Near its end, the CyberPenguin case study mentions the discovery of “some small accounting inaccuracies”. To be exact, users were occasionally being double-charged for sessions.
If you’ve done much software development, that statement alone should be enough to have you thinking “concurrency issue” or, more specifically, “race condition”. Given that the application involved both a web-based management interface and a once-a-minute scheduled task to handle accounting, the obvious point of conflict was for the problems to result when an operator submitted an update through the web interface while the accounting task was running.
So off I went to ensure that such a conflict wouldn’t cause issues, then sent the revised code off to the client. He reported back the next day that it hadn’t had any effect.
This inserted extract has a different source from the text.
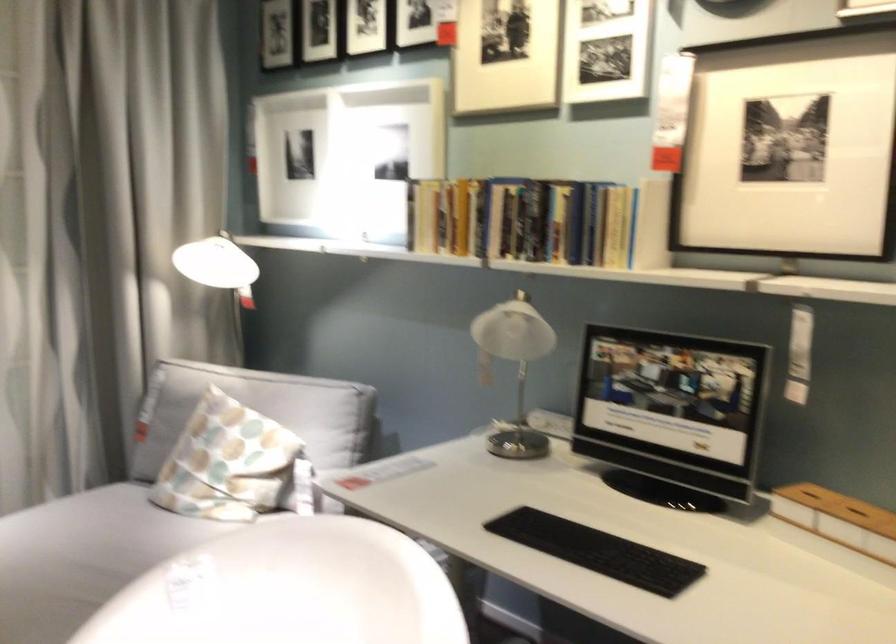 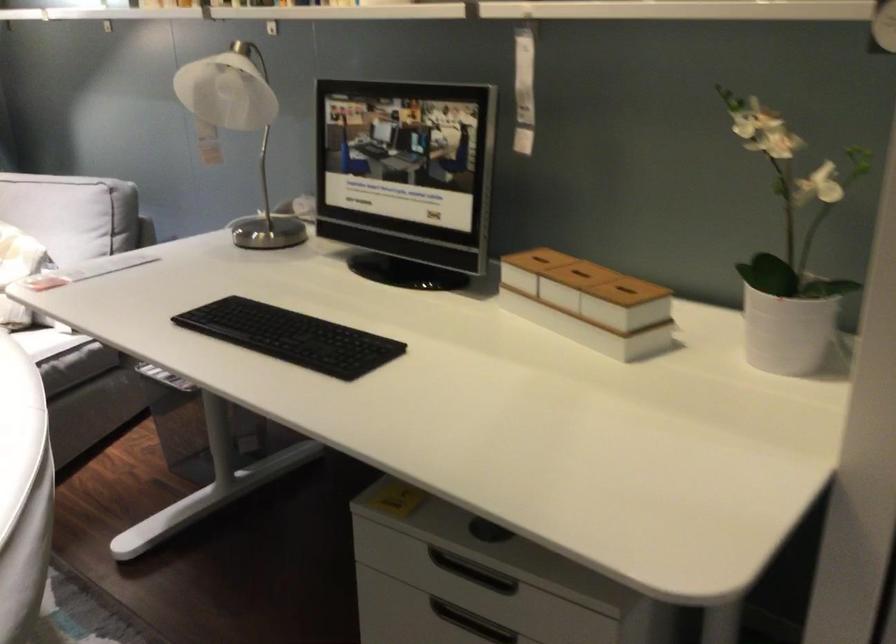 Locate, in the second image, the point that corresponds to [806,494] in the first image.

(537, 259)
After looking harder at the code, I came up with a way that this conflict could conceivably have still occurred under some contrived circumstance, eliminated that possibility, and sent it off. Still no improvement.
We went through maybe half a dozen rounds of this before I ran out of ways that the web application and accounting task could conflict, no matter how far I stretched the bounds of probability, and finally took a closer look at the application’s logs. Once I started looking at them as a whole, instead of just records of single users, I quickly noticed that these mischarges came in clusters, affecting several users at once, not random individuals. These clusters also tended to hit right on the hour.
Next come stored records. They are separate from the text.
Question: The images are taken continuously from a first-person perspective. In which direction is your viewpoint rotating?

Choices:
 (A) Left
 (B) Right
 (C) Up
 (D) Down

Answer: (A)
Checking in with the client, it turned out that the specific times when the problems occurred matched up with the times when the per-minute rates changed.
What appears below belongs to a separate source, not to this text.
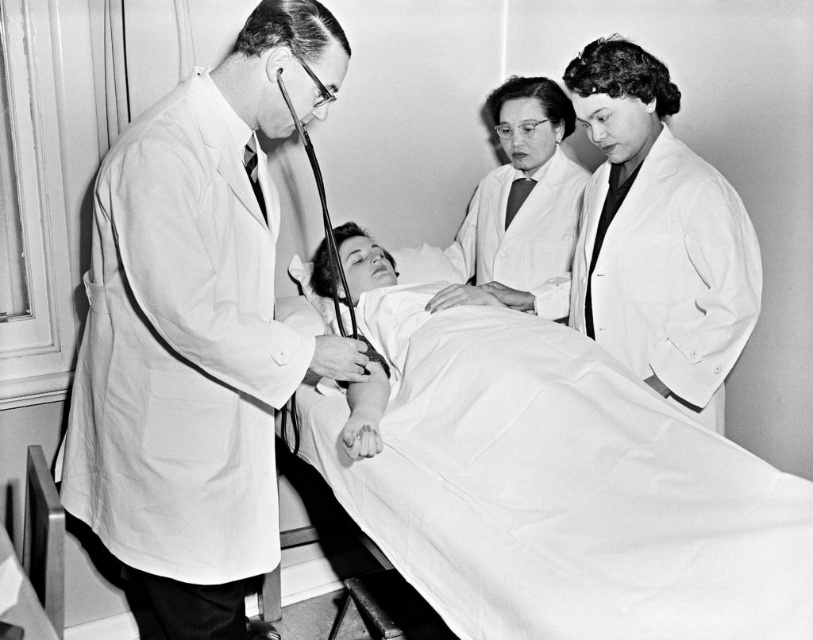 In the medical scene, there is a white lab coat at left and a metallic smooth stethoscope at center. Which object is positioned more to the left?

The white lab coat at left is positioned more to the left than the metallic smooth stethoscope at center.

You are a medical student observing the scene. You notice two points marked in the image. Which point is closer to you, point (414, 448) or point (90, 291)?

Point (414, 448) is further to the viewer than point (90, 291), so point (90, 291) is closer to you. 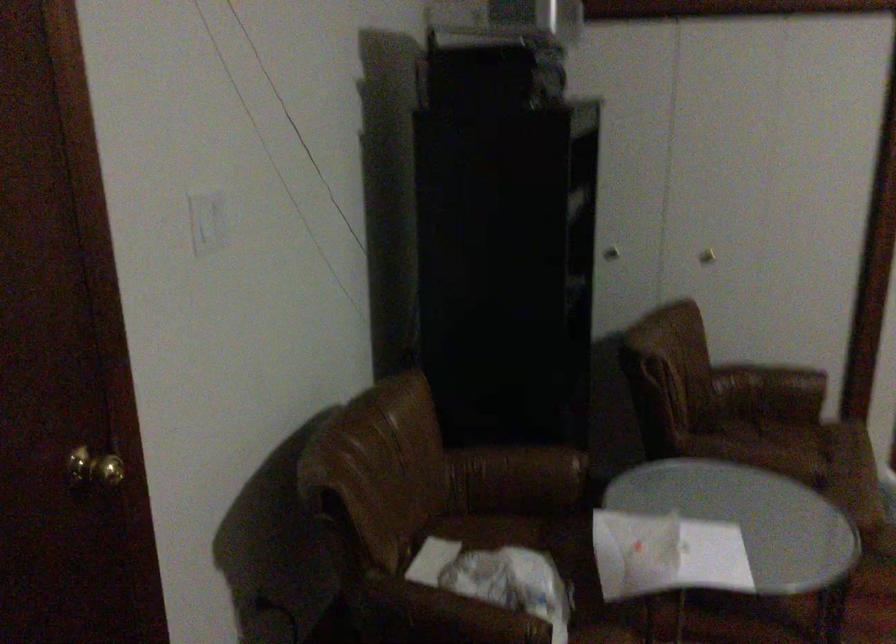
To keep the accounting simple, the application deals with rate changes by closing out each active user’s session, charging it at the old rate, and then opening a new session at the new rate. With larger numbers of users logged in, this process was taking more than a minute to complete. The conflict wasn’t between the web interface and the scheduled accounting task, it was between two (or more…) copies of the accounting task! This also explained why I was never able to reproduce the problem in my own development and testing environment, as I had never simulated enough concurrent users in my tests to produce the problem.
Once the correct culprit had been identified, it was a simple enough matter to resolve by adding a check to prevent multiple instances of the accounting task from running concurrently.
The moral of the story:
Even if the cause of an issue seems clearly obvious, don’t forget to fully examine the system to verify that you’re solving the right problem before you spend too much time solving the wrong one.